**Brief:** Output, exactly as written, the lines below starting at the line containing "지 궁금점은 해소되지 않은채 큰 공백으로 남게 되었지요." and ending at the line containing "инвесторам. Новому". Drop the pictures and keep both end lines.

**Entries provided:**
⁂

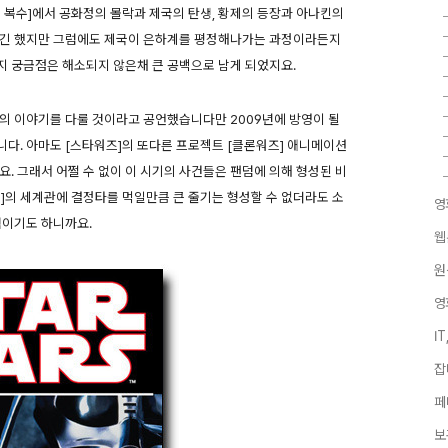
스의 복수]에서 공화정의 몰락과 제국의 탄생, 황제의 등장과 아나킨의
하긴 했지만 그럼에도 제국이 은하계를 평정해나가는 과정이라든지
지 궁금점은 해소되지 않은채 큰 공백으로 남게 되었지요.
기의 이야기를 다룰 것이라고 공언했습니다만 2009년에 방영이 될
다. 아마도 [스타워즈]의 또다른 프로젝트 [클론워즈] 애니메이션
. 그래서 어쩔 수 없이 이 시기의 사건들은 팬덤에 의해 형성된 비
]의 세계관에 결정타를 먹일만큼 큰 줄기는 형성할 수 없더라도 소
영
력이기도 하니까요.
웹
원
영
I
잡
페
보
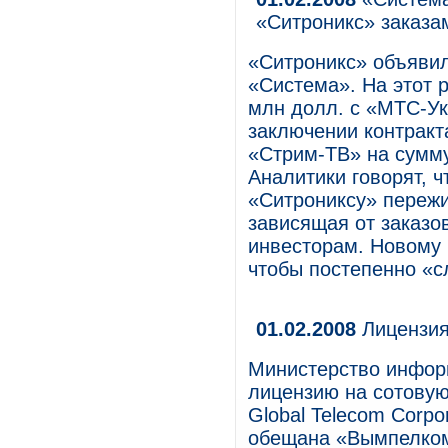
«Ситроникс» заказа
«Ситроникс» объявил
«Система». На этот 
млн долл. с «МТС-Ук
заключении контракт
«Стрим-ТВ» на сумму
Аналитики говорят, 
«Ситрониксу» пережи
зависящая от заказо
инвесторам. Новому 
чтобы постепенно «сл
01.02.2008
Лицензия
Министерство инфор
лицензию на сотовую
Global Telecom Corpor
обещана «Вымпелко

⁂

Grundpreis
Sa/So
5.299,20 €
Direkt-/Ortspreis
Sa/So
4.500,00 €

⁂

**Response:**
지 궁금점은 해소되지 않은채 큰 공백으로 남게 되었지요.
기의 이야기를 다룰 것이라고 공언했습니다만 2009년에 방영이 될
다. 아마도 [스타워즈]의 또다른 프로젝트 [클론워즈] 애니메이션
. 그래서 어쩔 수 없이 이 시기의 사건들은 팬덤에 의해 형성된 비
]의 세계관에 결정타를 먹일만큼 큰 줄기는 형성할 수 없더라도 소
영
력이기도 하니까요.
웹
원
영
I
잡
페
보
«Ситроникс» заказа
«Ситроникс» объявил
«Система». На этот 
млн долл. с «МТС-Ук
заключении контракт
«Стрим-ТВ» на сумму
Аналитики говорят, 
«Ситрониксу» пережи
зависящая от заказо
инвесторам. Новому 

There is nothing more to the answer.